* Instructions to follow *
Repeat the records exactly, minus the pictures.

* Extracted data *
──────────────────────────────
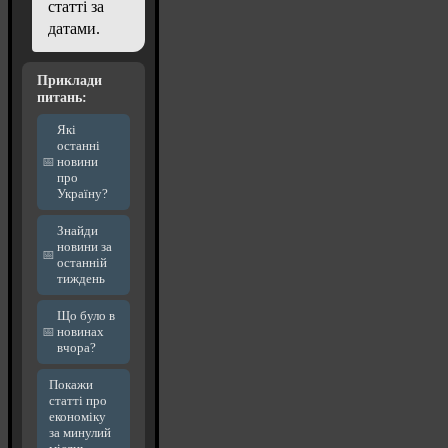
статті за
датами.
Приклади
питань:
Які
останні
новини
про
Україну?
Знайди
новини за
останній
тиждень
Що було в
новинах
вчора?
Покажи
статті про
економіку
за минулий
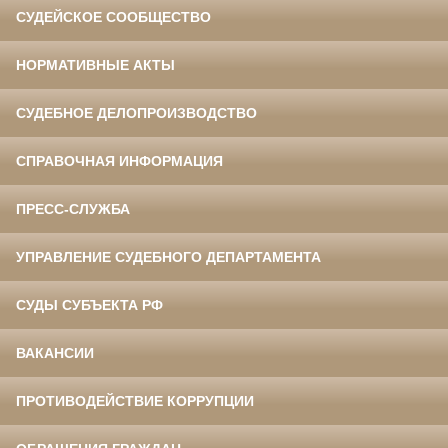
СУДЕЙСКОЕ СООБЩЕСТВО
НОРМАТИВНЫЕ АКТЫ
СУДЕБНОЕ ДЕЛОПРОИЗВОДСТВО
СПРАВОЧНАЯ ИНФОРМАЦИЯ
ПРЕСС-СЛУЖБА
УПРАВЛЕНИЕ СУДЕБНОГО ДЕПАРТАМЕНТА
СУДЫ СУБЪЕКТА РФ
ВАКАНСИИ
ПРОТИВОДЕЙСТВИЕ КОРРУПЦИИ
──────────────────────────────
* Answer to the problem *
статті за
датами.
Приклади
питань:
Які
останні
новини
про
Україну?
Знайди
новини за
останній
тиждень
Що було в
новинах
вчора?
Покажи
статті про
економіку
за минулий
СУДЕЙСКОЕ СООБЩЕСТВО
НОРМАТИВНЫЕ АКТЫ
СУДЕБНОЕ ДЕЛОПРОИЗВОДСТВО
СПРАВОЧНАЯ ИНФОРМАЦИЯ
ПРЕСС-СЛУЖБА
УПРАВЛЕНИЕ СУДЕБНОГО ДЕПАРТАМЕНТА
СУДЫ СУБЪЕКТА РФ
ВАКАНСИИ
ПРОТИВОДЕЙСТВИЕ КОРРУПЦИИ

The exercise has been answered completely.